Only over half a month ago, I saw one of the funniest, most exciting and most original action movies I have seen in the longest time. Combining the ludicrous visuals and physics of both comic book worlds and video games, the film had one of the most visually astonishing and innovative styles of this year. Not to mention it had a clever script, likeable (if not COMPLETELY BADASS) characters and action sequences that actually meant something. But what ever happened? Well, the movie debuted only at the #5 spot at the domestic box office and is almost already pushed out of theaters altogether. That is depressing to say the least.
Unfortunately, “Scott Pilgrim Vs. The World” has crucially underperformed in its short run. I personally find it depressing that not as many people were taken in by trailers and TV spots that have been in constant rotation. The film essentially delivers everything that I look for in a good summer movie. Even among my circle of friends, almost all of them are skeptical of all the hype I am giving it. After not getting a single word in edgewise, one friend remarks, “Even if it does turn out to be the greatest movie of all time, I’m not going to see it because it combines the real world and comics,” followed by a general agreement of the others.
Okay…What the hell kind of sense does that make? First off, why for any reason would you restrain yourself from seeing a supposedly great movie? Second of all, this is all coming from people who have not seen the movie. They really have no right to give the movie any form of harsh criticism without actually seeing the movie. For all they know, they might not even familiar with the context in which the comic book elements are being used. After some pondering throughout the rest of the day, the idea occurred to me that people, having not seen the movie, create their own version of the movie in their head based on the advertisements they have seen and they set their idea as their expectations.
That should not be the way it is. People must learn to set aside any expectations before going to see a movie. Trailers are generally misleading. They can give away the funniest jokes in a movie that is entirely bereft of humor, reveal important details (I will NEVER forgive the editors for the “Terminator: Salvation” trailer) and set false expectations. Trailers made “Year One” look entertaining and that turned out to be my least favorite movie of last year. They made “17 Again” look like a ditzy, retread body-switch type of movie and it turned out to be not all that bad. I guess people were not willing to just trust the fact that the font in the “Scott Pilgrim” trailer flat out stated “From the director of ‘Shaun of the Dead’ and ‘Hot Fuzz.’” Those were two of the most iconic cult classics of the last decade. If that doesn’t already fill seats, then something is wrong here.
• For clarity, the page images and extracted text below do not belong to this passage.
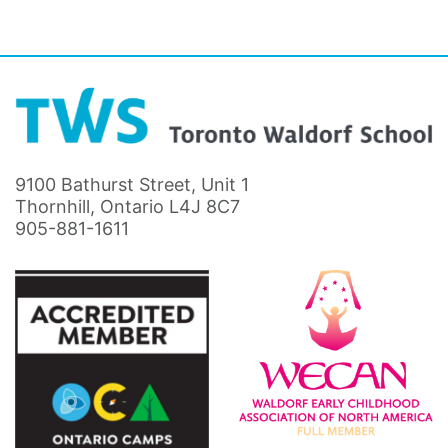
9100 Bathurst Street, Unit 1
Thornhill, Ontario L4J 8C7
905-881-1611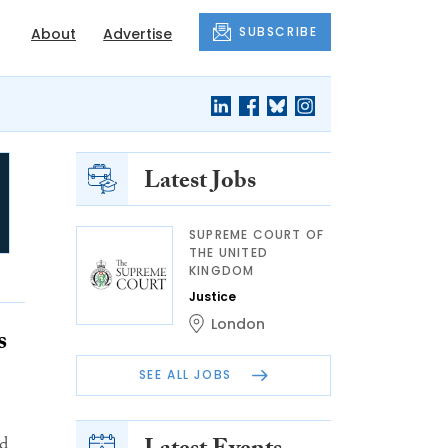
SUBSCRIBE
About
Advertise
Latest Jobs
SUPREME COURT OF
THE UNITED
KINGDOM
Justice
London
s
SEE ALL JOBS
nd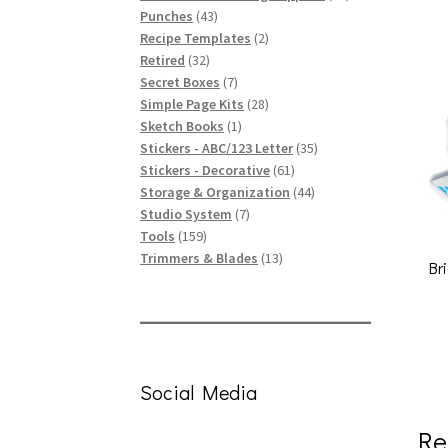
43
products
Punches
43
products
2
Recipe Templates
2
32
products
Retired
32
products
7
Secret Boxes
7
products
28
Simple Page Kits
28
1
products
Sketch Books
1
product
35
Stickers - ABC/123 Letter
35
61
products
Stickers - Decorative
61
products
44
Storage & Organization
44
7
products
Studio System
7
159
products
Tools
159
products
13
Trimmers & Blades
13
Br
products
Social Media
Re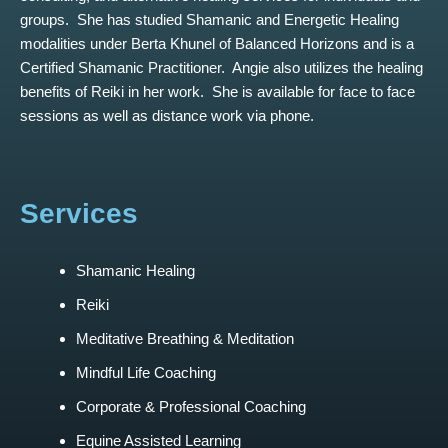
groups. She has studied Shamanic and Energetic Healing
modalities under Berta Khunel of Balanced Horizons and is a
Certified Shamanic Practitioner. Angie also utilizes the healing
benefits of Reiki in her work. She is available for face to face
sessions as well as distance work via phone.
Services
Shamanic Healing
Reiki
Meditative Breathing & Meditation
Mindful Life Coaching
Corporate & Professional Coaching
Equine Assisted Learning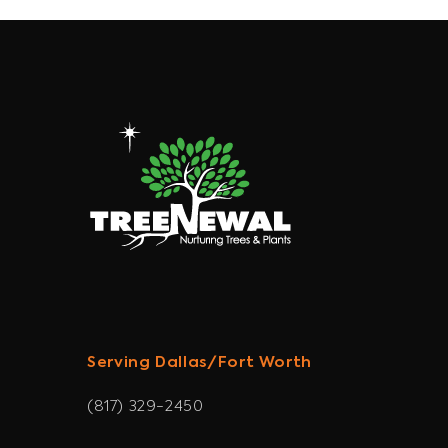
Serving Dallas/Fort Worth
(817) 329-2450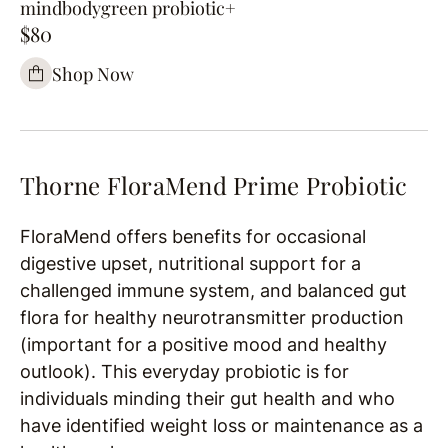
mindbodygreen probiotic+
$80
Shop Now
Thorne FloraMend Prime Probiotic
FloraMend offers benefits for occasional
digestive upset, nutritional support for a
challenged immune system, and balanced gut
flora for healthy neurotransmitter production
(important for a positive mood and healthy
outlook). This everyday probiotic is for
individuals minding their gut health and
who
have identified weight loss or maintenance as a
The question I ask is: “Why does word of mouth work for some movies and fail with others?” The certain financial successes are movies based on popular and established properties, such as “Spider-Man” (hell yes!) and “Transformers” (hell no, no, no), but it is even more impressive when something else succeeds simply by positive feedback. For example, “Paranormal Activity” started as a small, little thriller and the fact that audiences called it one of the scariest movies of all-time aided it in hitting sleeper-hit jackpot. Even this year, “Inception,” an unnaturally smart and inventive action flick, earned most of its profit based on everybody raving about how it was a must-see. Yet when I try to recommend “Scott Pilgrim,” I get looked upon like a freak.
Look, I cannot tell you to do anything. I am just saying take peoples’ collective opinions into consideration before bashing the crap out of a movie you haven’t even seen. If you are still on the fence about the whole shebang, I highly recommend seeing the film. In theaters. You are doing yourself a major disservice if you are waiting to rent it. This is a film that knows what it is doing and has a scope that can only be truly represented on the silver screen. It is up to you whether you are along for the ride or not. This may be one of the only movies this year that will be relevant five to ten years from now (along with “Inception” and “Toy Story 3”). I recommend you do not wait until that time. Then again, it seems this post may be about a week too late.